I love Masala, Masala is great. You go from comedy to romance to tragedy in no time flat. But the thing is, Masala on works if you combine it with songs (to heighten the emotions and define them), and length (so each mood has space to land). When you are doing a 90 minute movie that’s all script driven, you’ve really got figure out what mood you want and stick with it. Especially when you are trusting your poor actors to make us care about them and carry this whole thing. Kajol is freaking awesome in this, but she can’t make a character work if it swings from hard tough dry emotion to WILD PASSIONATE MISERY at the drop of a hat.
I’m still gonna recommend this movie, for three reasons. First, watching Kajol and Mithila and Tanvi play off each other is amazing and joy inducing. Second, it’s got a little bit of stuff about celebrity and performance and stuff and I know the DCIB crowd loves learning about celebrity and stuff. And third, it may not be perfect, but it is the best three generation female focused movie we’ve got, so still worth watching.

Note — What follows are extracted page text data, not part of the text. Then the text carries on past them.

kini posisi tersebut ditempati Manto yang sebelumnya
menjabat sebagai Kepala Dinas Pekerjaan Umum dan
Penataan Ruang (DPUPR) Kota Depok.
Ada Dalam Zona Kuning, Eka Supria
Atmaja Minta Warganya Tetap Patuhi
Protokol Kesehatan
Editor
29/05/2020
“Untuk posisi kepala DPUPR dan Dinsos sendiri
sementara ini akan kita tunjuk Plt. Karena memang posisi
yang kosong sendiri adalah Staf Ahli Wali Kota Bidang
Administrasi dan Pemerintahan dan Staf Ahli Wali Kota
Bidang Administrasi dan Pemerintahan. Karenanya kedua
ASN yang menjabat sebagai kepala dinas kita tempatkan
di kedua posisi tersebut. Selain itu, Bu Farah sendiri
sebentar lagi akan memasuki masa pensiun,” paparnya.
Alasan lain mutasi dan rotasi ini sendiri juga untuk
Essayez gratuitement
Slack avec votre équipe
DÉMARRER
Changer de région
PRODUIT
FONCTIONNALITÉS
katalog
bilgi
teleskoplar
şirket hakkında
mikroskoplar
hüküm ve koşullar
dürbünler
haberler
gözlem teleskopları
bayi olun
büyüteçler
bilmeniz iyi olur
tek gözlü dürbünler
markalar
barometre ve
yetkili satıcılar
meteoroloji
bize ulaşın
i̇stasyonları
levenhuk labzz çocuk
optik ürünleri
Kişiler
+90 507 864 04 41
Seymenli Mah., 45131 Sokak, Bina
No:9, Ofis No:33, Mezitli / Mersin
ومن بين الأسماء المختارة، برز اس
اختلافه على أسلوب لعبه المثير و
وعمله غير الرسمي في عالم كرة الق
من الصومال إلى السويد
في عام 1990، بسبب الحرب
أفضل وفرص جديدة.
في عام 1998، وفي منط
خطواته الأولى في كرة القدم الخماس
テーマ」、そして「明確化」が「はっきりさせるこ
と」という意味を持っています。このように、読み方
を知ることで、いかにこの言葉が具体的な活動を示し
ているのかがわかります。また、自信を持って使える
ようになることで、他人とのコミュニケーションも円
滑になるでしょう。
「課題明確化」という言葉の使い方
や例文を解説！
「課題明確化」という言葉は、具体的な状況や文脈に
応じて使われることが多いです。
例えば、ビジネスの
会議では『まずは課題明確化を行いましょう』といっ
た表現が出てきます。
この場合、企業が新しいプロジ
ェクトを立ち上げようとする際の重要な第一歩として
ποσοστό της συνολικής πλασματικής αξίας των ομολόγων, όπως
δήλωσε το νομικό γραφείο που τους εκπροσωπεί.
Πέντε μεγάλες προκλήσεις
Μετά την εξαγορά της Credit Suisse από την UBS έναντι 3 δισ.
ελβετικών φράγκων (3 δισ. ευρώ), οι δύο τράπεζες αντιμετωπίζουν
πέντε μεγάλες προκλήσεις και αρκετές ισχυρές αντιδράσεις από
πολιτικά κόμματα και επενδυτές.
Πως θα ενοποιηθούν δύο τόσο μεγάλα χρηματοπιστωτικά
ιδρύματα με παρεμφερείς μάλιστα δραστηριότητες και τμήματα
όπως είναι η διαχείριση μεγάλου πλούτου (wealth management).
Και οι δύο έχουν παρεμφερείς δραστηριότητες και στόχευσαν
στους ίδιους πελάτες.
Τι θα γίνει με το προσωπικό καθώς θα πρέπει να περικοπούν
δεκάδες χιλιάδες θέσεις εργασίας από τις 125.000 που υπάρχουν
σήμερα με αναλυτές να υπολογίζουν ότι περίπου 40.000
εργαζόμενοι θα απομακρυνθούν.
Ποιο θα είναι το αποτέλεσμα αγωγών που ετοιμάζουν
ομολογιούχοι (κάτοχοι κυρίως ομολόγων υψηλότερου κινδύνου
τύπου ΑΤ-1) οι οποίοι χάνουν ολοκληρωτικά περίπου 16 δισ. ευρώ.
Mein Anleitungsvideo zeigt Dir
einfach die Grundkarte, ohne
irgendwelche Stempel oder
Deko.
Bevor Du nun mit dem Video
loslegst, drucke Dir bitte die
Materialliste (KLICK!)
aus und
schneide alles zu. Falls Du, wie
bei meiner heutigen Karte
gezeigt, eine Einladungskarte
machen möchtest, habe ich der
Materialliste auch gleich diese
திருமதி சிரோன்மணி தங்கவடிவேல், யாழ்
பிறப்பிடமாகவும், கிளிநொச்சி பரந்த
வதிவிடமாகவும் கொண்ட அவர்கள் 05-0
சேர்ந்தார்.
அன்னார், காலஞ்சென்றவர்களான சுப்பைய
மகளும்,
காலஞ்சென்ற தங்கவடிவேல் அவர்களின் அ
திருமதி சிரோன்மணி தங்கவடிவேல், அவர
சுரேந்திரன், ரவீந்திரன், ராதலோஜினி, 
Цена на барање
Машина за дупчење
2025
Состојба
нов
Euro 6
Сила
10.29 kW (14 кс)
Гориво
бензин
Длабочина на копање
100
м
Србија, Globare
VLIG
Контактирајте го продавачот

Setting aside the WILD EMOTIONAL SWINGS, we have a movie that is entirely about mother-daughter issues, with the brothers and fathers and things just along for the ride. Just making it mother-daughter instead of mother-in-law-daughter-in-law is a big deal, saying that the maternal family relationship is lifelong and always most important and you don’t just magically become a part of the family you marry into is radical. The film also manages one of the trickiest bits of a female focused film, keeping the women the center but not making the men 2 dimensional. The male characters in this are nice flawed complicated people, but they aren’t what matters and they aren’t what drives the plot.
Tanvi Azmi doesn’t have as much time onscreen as I would like, and neither does Mithila, but they both manage to make an impact in the little bits they have. It’s Kajol’s show though!!! She is onscreen almost the entire time, she gets to play age 20 to 45, and she is generally flawless. Her biggest problem, as always, is that she acts with emotion not thought. Which means some of the longer monologues she really REALLY struggles with, it’s hard to keep that peak of emotion for that whole time. But on the other hand, the silent moments like just after Mithila’s birth, she manages to convey a whole world of emotion without saying a single word.
So if you like a little bit about celebrity in India, watching Kajol act, and thinking about female generation issues, then check out this film!
If you want to see an all around perfect short film by a female director, watch Bulbbul instead.